How nursing profession continues to redefine health care

Nursing profession has evolved since Florence Nightingale, becoming indispensable to global health coverage, despite facing workforce challenges

When Florence Nightingale walked through the wards during the Crimean War, she carried more than a lamp; she carried the beginnings of a profession that would redefine health care for centuries.

Across the world, nurses remain the reassuring voice by the bedside, the steady hands in crisis, and the anchor of trust for families. The World Health Organization has described nurses as indispensable to universal health coverage and central to achieving the Sustainable Development Goals. However, even as the workforce has grown steadily, many regions continue to face deep inequities. The memory of a pre-pandemic shortfall of nearly six million nurses is a reminder that sustained investment and policy support cannot pause.

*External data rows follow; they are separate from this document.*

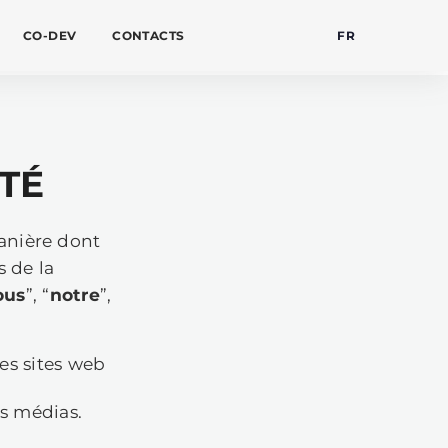
PUBLISHING
LEARNING
CO-DEV
NFIDENTIALITÉ
(“
Politique
”) définit la manière dont
 existant en vertu des lois de la
istrement HE 398803 (“
nous
”, “
notre
”,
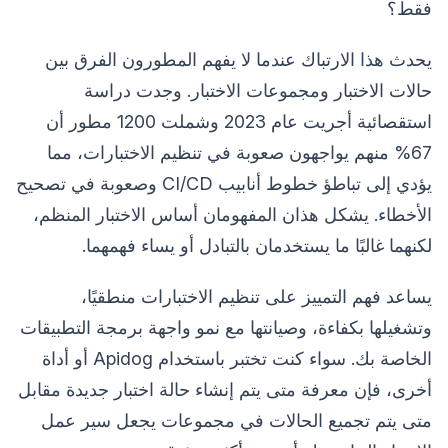
فقط؟
يحدث هذا الارتباك عندما لا يفهم المطورون الفرق بين
حالات الاختبار ومجموعات الاختبار. وجدت دراسة
استقصائية أجريت عام 2023 وشملت 1200 مطور أن
67% منهم يواجهون صعوبة في تنظيم الاختبارات، مما
يؤدي إلى تباطؤ خطوط أنابيب CI/CD وصعوبة في تصحيح
الأخطاء. يشكل هذان المفهومان أساس الاختبار المنظم،
لكنهما غالبًا ما يستخدمان بالتبادل أو يساء فهمهما.
يساعد فهم التمييز على تنظيم الاختبارات منطقيًا،
وتشغيلها بكفاءة، وصيانتها مع نمو واجهة برمجة التطبيقات
الخاصة بك. سواء كنت تختبر باستخدام Apidog أو أداة
أخرى، فإن معرفة متى يتم إنشاء حالة اختبار جديدة مقابل
متى يتم تجميع الحالات في مجموعات يجعل سير عمل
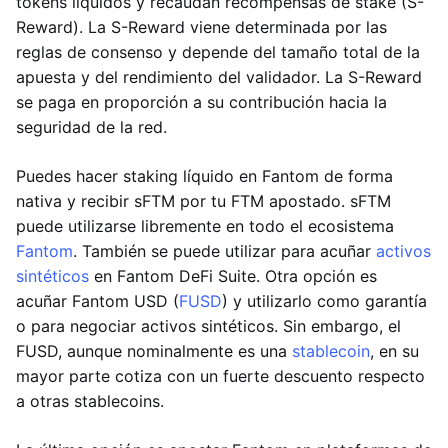
tokens líquidos y recaudan recompensas de stake (S-
Reward). La S-Reward viene determinada por las
reglas de consenso y depende del tamaño total de la
apuesta y del rendimiento del validador. La S-Reward
se paga en proporción a su contribución hacia la
seguridad de la red.
Puedes hacer staking líquido en Fantom de forma
nativa y recibir sFTM por tu FTM apostado. sFTM
puede utilizarse libremente en todo el ecosistema
Fantom
. También se puede utilizar para acuñar
activos
sintéticos
en Fantom DeFi Suite. Otra opción es
acuñar Fantom USD (
FUSD
) y utilizarlo como garantía
o para negociar activos sintéticos. Sin embargo, el
FUSD, aunque nominalmente es una
stablecoin
, en su
mayor parte cotiza con un fuerte descuento respecto
a otras stablecoins.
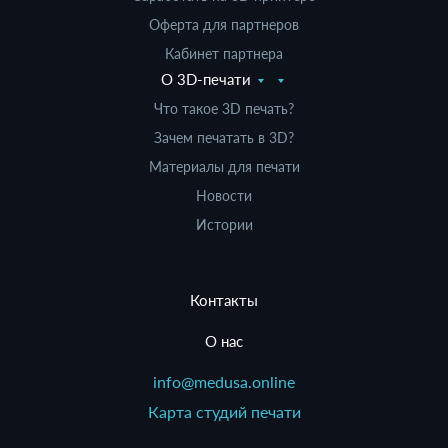
Оферта для партнеров
Кабинет партнера
О 3D-печати
Что такое 3D печать?
Зачем печатать в 3D?
Материалы для печати
Новости
Истории
Контакты
О нас
info@medusa.online
Карта студий печати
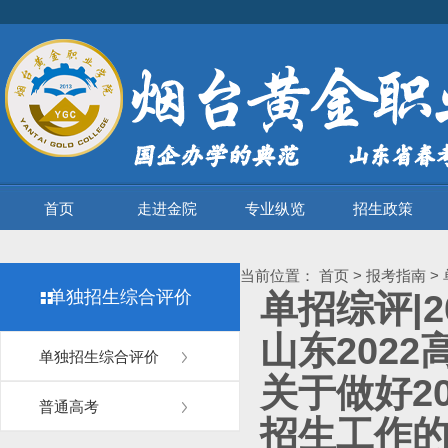
首页
走进金院
专业纵览
招生政策
当前位置：
首页
>
报考指南
>
单独招生综合评价
单招综评|
山东2022
单独招生综合评价
关于做好2
普通高考
招生工作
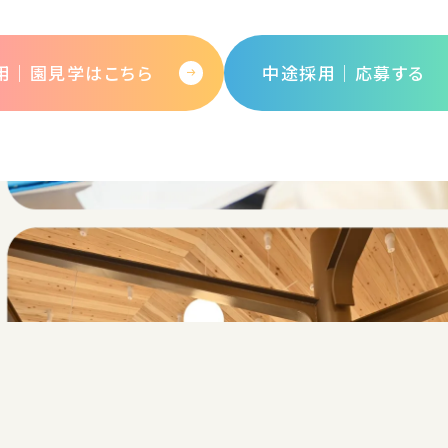
用｜園見学はこちら
中途採用│応募する
保育園ではたらく
学童児童館ではたらく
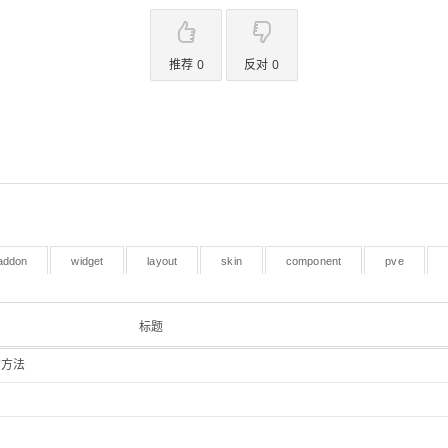
推荐 0
反对 0
addon
widget
layout
skin
component
pve
标题
的方法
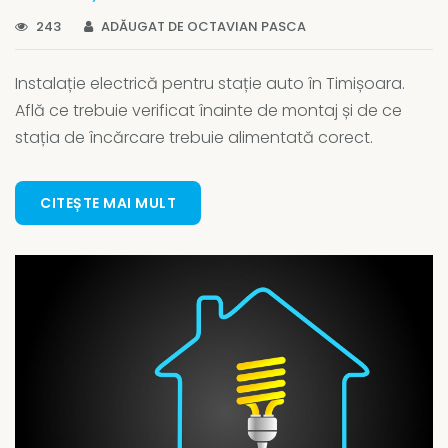
243
ADĂUGAT DE OCTAVIAN PASCA
Instalație electrică pentru stație auto în Timișoara.
Află ce trebuie verificat înainte de montaj și de ce
stația de încărcare trebuie alimentată corect.
CITEȘTE MAI MULT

Amid these challenges, a remarkable transformation is underway. Advanced practice roles now enable nurses to assess, diagnose, prescribe, and guide multidisciplinary teams. These pathways are not only expanding access to care, but also demonstrating the leadership potential of the profession. At a time when nursing is being reimagined globally, Apollo’s journey in India exemplifies how the profession can lead with compassion, expertise and vision. The symbol of a nurse in our logo and our mascot reflects the healing hands and devoted hearts at the core of our care. Apollo’s nurses are empowered through Career Pathways, FINE (Finishing Skills in Nursing Excellence), nurse-led clinics, specialised councils, research, home care, and global workforce development, to deliver precise, data-driven care, advance patient safety and influence health care policy. Through their dedication, they stand as exemplars of resilience, leadership, and the transformative power of nursing, carrying forward Apollo’s legacy of world-class, compassionate health care.

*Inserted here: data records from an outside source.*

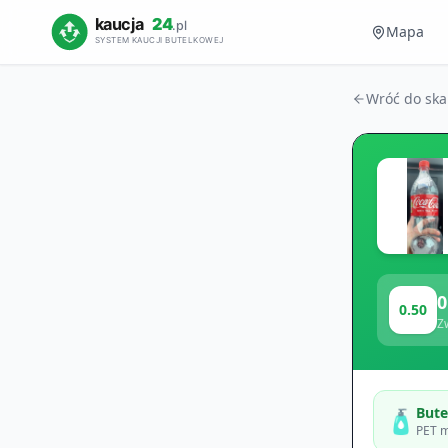
Mapa
Wróć do sk
0
0.50
Z
Bute
🧴
PET m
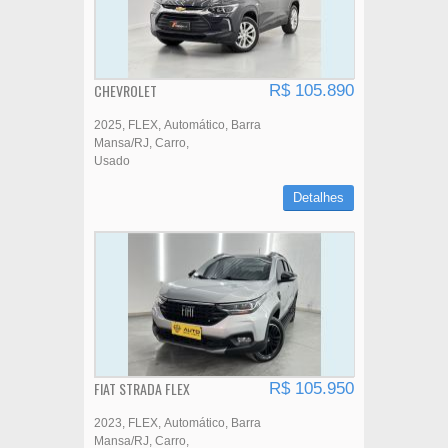
CHEVROLET
R$ 105.890
2025
FLEX
Automático
Barra
Mansa/RJ
Carro
Usado
Detalhes
FIAT STRADA FLEX
R$ 105.950
2023
FLEX
Automático
Barra
Mansa/RJ
Carro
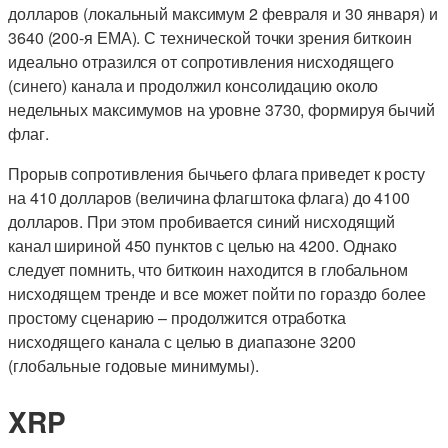
долларов (локальный максимум 2 февраля и 30 января) и
3640 (200-я ЕМА). С технической точки зрения биткоин
идеально отразился от сопротивления нисходящего
(синего) канала и продолжил консолидацию около
недельных максимумов на уровне 3730, формируя бычий
флаг.
Прорыв сопротивления бычьего флага приведет к росту
на 410 долларов (величина флагштока флага) до 4100
долларов. При этом пробивается синий нисходящий
канал шириной 450 пунктов с целью на 4200. Однако
следует помнить, что биткоин находится в глобальном
нисходящем тренде и все может пойти по гораздо более
простому сценарию – продолжится отработка
нисходящего канала с целью в диапазоне 3200
(глобальные годовые минимумы).
XRP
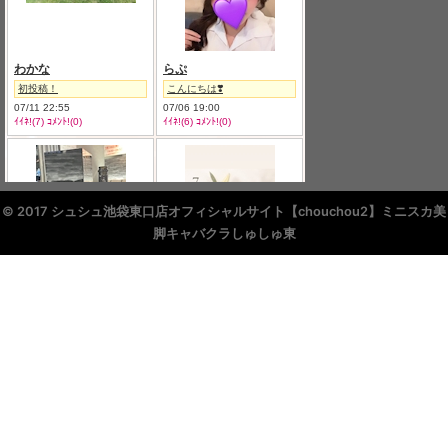
© 2017 シュシュ池袋東口店オフィシャルサイト【chouchou2】ミニスカ美
脚キャバクラしゅしゅ東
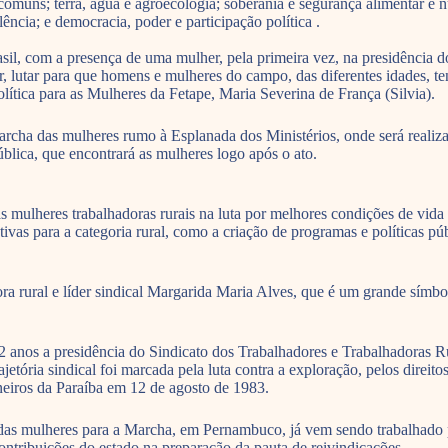
 comuns; terra, água e agroecologia; soberania e segurança alimentar e
lência; e democracia, poder e participação política .
l, com a presença de uma mulher, pela primeira vez, na presidência d
por, lutar para que homens e mulheres do campo, das diferentes idades, 
olítica para as Mulheres da Fetape, Maria Severina de França (Silvia).
cha das mulheres rumo à Esplanada dos Ministérios, onde será realiza
blica, que encontrará as mulheres logo após o ato.
mulheres trabalhadoras rurais na luta por melhores condições de vida 
tivas para a categoria rural, como a criação de programas e políticas púb
ral e líder sindical Margarida Maria Alves, que é um grande símbolo d
 anos a presidência do Sindicato dos Trabalhadores e Trabalhadoras Ru
tória sindical foi marcada pela luta contra a exploração, pelos direitos
ineiros da Paraíba em 12 de agosto de 1983.
das mulheres para a Marcha, em Pernambuco, já vem sendo trabalhado p
ntribuições do estado na preparação da pauta de reivindicações.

Illustration: Deni Lal Illustration: Deni Lal

A few years ago, in 2020, when the World Health Organization declared it the ‘Year of the Nurse and the Midwife’, the world paused to honour the profound impact of nurses on global health. In India, nurses have been the steadfast guardians of wellbeing—leading maternal and child health programmes, immunisation campaigns, infection control, and chronic disease management with unwavering dedication. Their service across hospitals, communities, and public health initiatives has not only strengthened health care delivery but also safeguarded millions of lives, embodying compassion, and an unwavering commitment to the promise of care turning tireless service into hope, resilience into recovery, and their presence into a lifeline for the nation.

At its core, nursing is a vocation of the heart. It is the quiet strength that holds steady in times of uncertainty, the presence that patients remember long after they return home, and the daily leadership that safeguards quality and safety. Even as health care embraces artificial intelligence, robotics and continuing advancements, nurses remain the human bridge between advanced science and lived experience.

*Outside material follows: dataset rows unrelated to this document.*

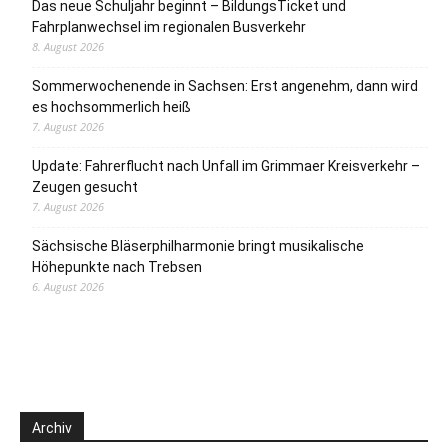
Das neue Schuljahr beginnt – BildungsTicket und
Fahrplanwechsel im regionalen Busverkehr
8. August 2026
Sommerwochenende in Sachsen: Erst angenehm, dann wird
es hochsommerlich heiß
7. August 2026
Update: Fahrerflucht nach Unfall im Grimmaer Kreisverkehr –
Zeugen gesucht
7. August 2026
Sächsische Bläserphilharmonie bringt musikalische
Höhepunkte nach Trebsen
6. August 2026
Archiv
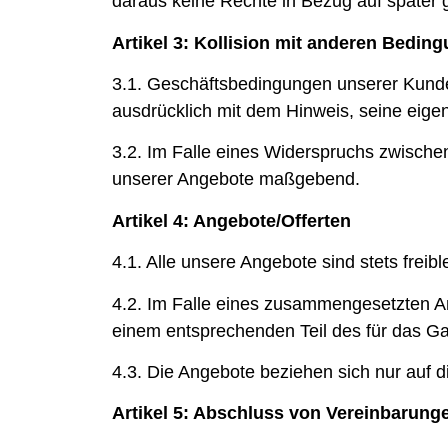
daraus keine Rechte in Bezug auf später 
Artikel 3: Kollision mit anderen Bedin
3.1. Geschäftsbedingungen unserer Kunde
ausdrücklich mit dem Hinweis, seine eige
3.2. Im Falle eines Widerspruchs zwisch
unserer Angebote maßgebend.
Artikel 4: Angebote/Offerten
4.1. Alle unsere Angebote sind stets freib
4.2. Im Falle eines zusammengesetzten An
einem entsprechenden Teil des für das Ga
4.3. Die Angebote beziehen sich nur auf
Artikel 5: Abschluss von Vereinbarung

Further, nursing today is not only a profession of compassion, it is a discipline that blends science with service, and leadership with lifelong learning. New avenues are emerging in fields such as critical care, oncology, perioperative services, digital health and genomics—areas that are shaping the very future of medicine.

This evolution opens a horizon of opportunity and for those seeking careers of impact, nursing offers a path where ambition and purpose grow together. It is not only a way to secure one’s own future, but also a means to strengthen families, uplift communities, and contribute to India’s role in global health. Above all, each young person who steps into this calling carries forward a legacy that began with a lamp in a war hospital, and today shines as a beacon of healing, hope, and progress for the world.

Dr Preetha Reddy is Executive Vice Chairperson of Apollo Hospitals Enterprise Limited.